Кончалось венчанье.

Присутствие монаха само собою обратило на себя внимание. И не только это, а скорее вид о. Илариона и поведение.

А вел себя о. Иларион странно.

То начинал он молиться и лежал распростертый ниц, то гордо подымал голову, словно вызывая кого-то и крепко что-то оспаривая, то испуганно озирался и вертел головою, желая что-то сбросить с себя, то опять дерзко сжимал кулаки, то униженно сгибался весь, словно просил отдать ему что-то, что насильно взяли у него и не хотят отдать, то застывал на месте и стоял, как столп, с остановившимся взглядом человека, пораженного какою-то отчаянною мыслью, и потом рукою показывал, словно объясняя кому-то, что был он вот какой, а теперь — нищий, и просил подать Христа ради.
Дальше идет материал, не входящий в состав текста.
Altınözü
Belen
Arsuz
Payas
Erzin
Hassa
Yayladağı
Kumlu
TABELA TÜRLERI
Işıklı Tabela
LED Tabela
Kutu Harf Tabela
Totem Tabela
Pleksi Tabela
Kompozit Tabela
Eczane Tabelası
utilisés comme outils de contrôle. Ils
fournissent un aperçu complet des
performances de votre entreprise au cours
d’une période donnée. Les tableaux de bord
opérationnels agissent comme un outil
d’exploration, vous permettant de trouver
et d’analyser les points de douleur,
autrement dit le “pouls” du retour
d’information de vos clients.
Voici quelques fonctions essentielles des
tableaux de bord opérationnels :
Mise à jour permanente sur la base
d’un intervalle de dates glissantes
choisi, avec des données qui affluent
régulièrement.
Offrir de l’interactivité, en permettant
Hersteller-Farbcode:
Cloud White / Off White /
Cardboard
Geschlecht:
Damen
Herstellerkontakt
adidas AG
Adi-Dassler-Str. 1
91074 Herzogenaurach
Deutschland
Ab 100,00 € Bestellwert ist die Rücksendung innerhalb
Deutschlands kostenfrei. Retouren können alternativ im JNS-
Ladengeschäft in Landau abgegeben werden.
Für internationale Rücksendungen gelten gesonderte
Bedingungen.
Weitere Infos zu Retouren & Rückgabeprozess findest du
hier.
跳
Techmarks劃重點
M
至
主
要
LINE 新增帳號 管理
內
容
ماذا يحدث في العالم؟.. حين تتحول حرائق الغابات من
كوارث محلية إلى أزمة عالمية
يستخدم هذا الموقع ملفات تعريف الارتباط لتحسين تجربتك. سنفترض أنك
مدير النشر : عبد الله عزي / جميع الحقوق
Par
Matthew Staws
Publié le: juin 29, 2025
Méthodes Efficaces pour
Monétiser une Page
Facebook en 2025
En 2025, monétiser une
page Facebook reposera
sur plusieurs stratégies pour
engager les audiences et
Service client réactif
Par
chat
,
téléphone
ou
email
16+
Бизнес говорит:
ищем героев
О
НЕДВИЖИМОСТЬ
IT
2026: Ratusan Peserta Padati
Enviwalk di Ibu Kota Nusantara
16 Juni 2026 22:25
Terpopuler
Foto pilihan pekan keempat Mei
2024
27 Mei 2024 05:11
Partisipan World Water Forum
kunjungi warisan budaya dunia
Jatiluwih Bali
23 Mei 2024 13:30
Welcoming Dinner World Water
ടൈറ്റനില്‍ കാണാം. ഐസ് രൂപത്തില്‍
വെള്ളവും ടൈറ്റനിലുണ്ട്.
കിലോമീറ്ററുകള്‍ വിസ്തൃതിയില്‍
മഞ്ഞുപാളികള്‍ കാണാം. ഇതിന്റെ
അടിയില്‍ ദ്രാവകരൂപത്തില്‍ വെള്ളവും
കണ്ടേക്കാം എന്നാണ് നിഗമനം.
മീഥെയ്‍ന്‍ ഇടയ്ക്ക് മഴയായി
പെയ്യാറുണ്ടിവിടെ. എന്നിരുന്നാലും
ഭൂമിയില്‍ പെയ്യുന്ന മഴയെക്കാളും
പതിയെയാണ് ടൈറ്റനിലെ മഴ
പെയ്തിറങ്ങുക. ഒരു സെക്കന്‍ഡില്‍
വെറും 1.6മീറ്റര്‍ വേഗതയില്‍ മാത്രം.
О. Иларион видел одно: брак, на котором он присутствует, заключен противно всякому здравому смыслу, но по указанию Божьему, и по указанию Божьему — а это ведь только что открылось ему — станет не жизнью, а гробом.

И видя только это одно, не мог он понять и все спрашивал:

какой же смысл этого гроба — человеческих страданий?

зачем человек обрекался на страдания?

кому и для чего понадобились эти страдания?

Вот он, старый, проживший много лет в монастыре, спасал себя и спасал других, но он не помнит, забыл, как спасал и как спасался, а забыл потому, что прежде понимал, а теперь не может понять, какой смысл страданий его и тех людей, которые приходили к нему, и зачем, и кому, и для чего страдания всех этих жалких плодящихся, как моль, ничтожных жизней?

Перед ним проходили жизни, Боже мой, какие калечимо! — и он не видел им оправдания и просил, не умея ответить, подать ему ответ, ну хотя бы, как милостыню, ради Христа.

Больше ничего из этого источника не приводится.